知性も死なない

 知人の知人が、うつになったといっています。
 死にたいといって包丁を持ち出すまでになった、どうしようと。
 困りはてている。けれど相談してきたのは本人ではないから、ぼくも答えようがない。かりに本人が相談してきても気のきいたことなんていえないし、だいいち包丁を持ち出すほどつらかったら、きっと本人は話をすることもできないんじゃないか。

 休むように。なんとかして医者にかかるように。薬を出してもらうのがいいんじゃないか。そんな頼りない答えしかありません。

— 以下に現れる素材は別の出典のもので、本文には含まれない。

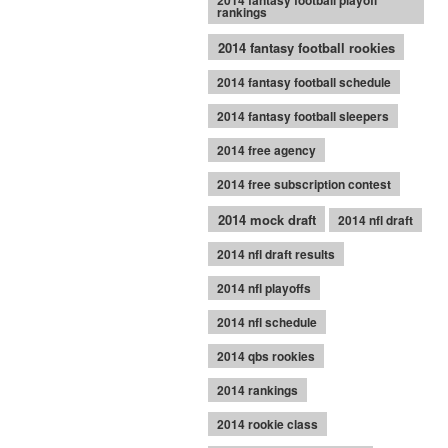
2014 fantasy football playoff
rankings
2014 fantasy football rookies
2014 fantasy football schedule
2014 fantasy football sleepers
2014 free agency
2014 free subscription contest
2014 mock draft
2014 nfl draft
2014 nfl draft results
2014 nfl playoffs
2014 nfl schedule
2014 qbs rookies
2014 rankings
2014 rookie class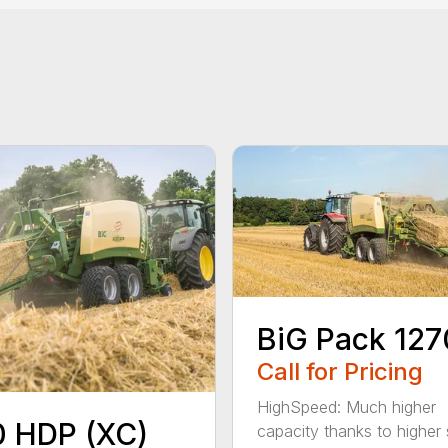
BiG Pack 127
Call for Pricing
HighSpeed: Much higher
 HDP (XC)
capacity thanks to higher 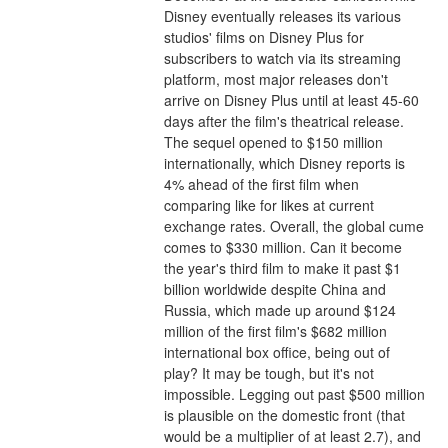
Disney eventually releases its various 
studios' films on Disney Plus for 
subscribers to watch via its streaming 
platform, most major releases don't 
arrive on Disney Plus until at least 45-60 
days after the film's theatrical release.
The sequel opened to $150 million 
internationally, which Disney reports is 
4% ahead of the first film when 
comparing like for likes at current 
exchange rates. Overall, the global cume 
comes to $330 million. Can it become 
the year's third film to make it past $1 
billion worldwide despite China and 
Russia, which made up around $124 
million of the first film's $682 million 
international box office, being out of 
play? It may be tough, but it's not 
impossible. Legging out past $500 million 
is plausible on the domestic front (that 
would be a multiplier of at least 2.7), and 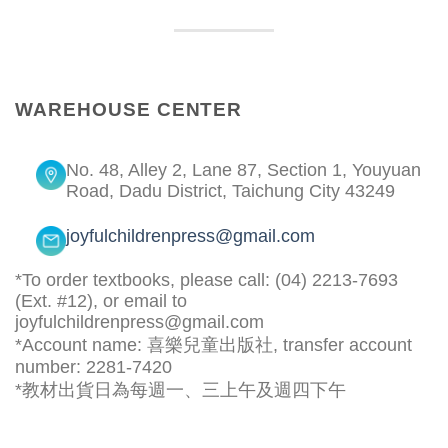
WAREHOUSE CENTER
No. 48, Alley 2, Lane 87, Section 1, Youyuan
Road, Dadu District, Taichung City 43249
joyfulchildrenpress@gmail.com
*To order textbooks, please call: (04) 2213-7693
(Ext. #12), or email to
joyfulchildrenpress@gmail.com
*Account name: 喜樂兒童出版社, transfer account
number: 2281-7420
*教材出貨日為每週一、三上午及週四下午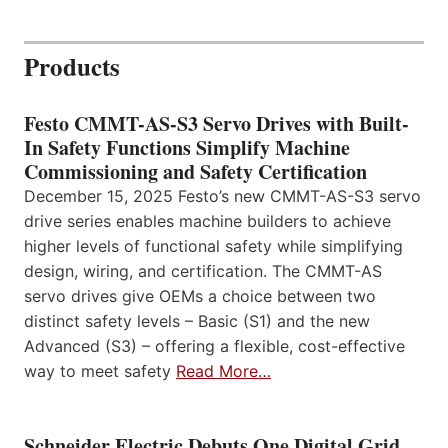
Products
Festo CMMT-AS-S3 Servo Drives with Built-
In Safety Functions Simplify Machine
Commissioning and Safety Certification
December 15, 2025 Festo’s new CMMT-AS-S3 servo
drive series enables machine builders to achieve
higher levels of functional safety while simplifying
design, wiring, and certification. The CMMT-AS
servo drives give OEMs a choice between two
distinct safety levels – Basic (S1) and the new
Advanced (S3) – offering a flexible, cost-effective
way to meet safety
Read More…
Schneider Electric Debuts One Digital Grid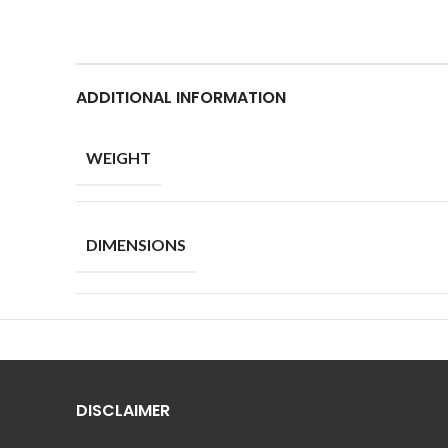
ADDITIONAL INFORMATION
WEIGHT
DIMENSIONS
DISCLAIMER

 十数年前、友人のひとりがうつになり急速に悪化して自殺しました。
 あんなに陽気で活発だった人が、なぜ。
 ぼくは驚くだけでした。そして思ったものです。うつなんて精神科の風邪みたいなものという言い方があったけれど、そんなことはない。

 その後、本を読み、うつになった何人かの話を聞きました。ああ、こういう病気かと多少わかった気になった。でもそのくらいではやはりわかっていなかった。

「わかっていない」ことをわからせてくれたのは、歴史学者、与那覇潤さんの著書『知性は死なない 平成の鬱をこえて』(文藝春秋)です。この本ではじめて、ぼくはうつについて、これまでとはちがうレベルでの理解を深めることができました。

 与那覇さんは、本を読むかぎりとても頭の切れる知性の人です。大学の教員になったけれど、うつになり辞めざるをえなかった。
 うつは、「知的能力そのものを完全にうしない、日常会話すら不自由になる」経験だったといいます。

 彼の闘病記を読んででハッとしたのは、うつは「意欲がなくなる」のではない、「能力の低下」が起きるのだということ。知的にも身体的にも。「自分の身体が鉛になったかのように重くなり、自分の意思ではどうしても動かせない」ようになる、それが周囲には「意欲の低下」と見えてしまう。
 つまり意欲の低下は結果であって原因ではない、ということなんですね。

 うつ、と一言でいってもさまざまだから、与那覇さんの一例ですべてが説明できるわけではない。でも彼の経験と考察は、うつになった人にも周囲の人にもとても支えになると思います。

 彼が精神科デイケアでさまざまな仲間と出会い、回復にいたる過程をとても興味深く読みました。精神科デイケアは、そこに来る人の才能や肩書といった社会的な属性が意味をなさないところです。おなじような経験をした「友だち」と出会うことで与那覇さん自身が変わってゆく。それはぼくが北海道浦河町でくり返し見た光景に重なります。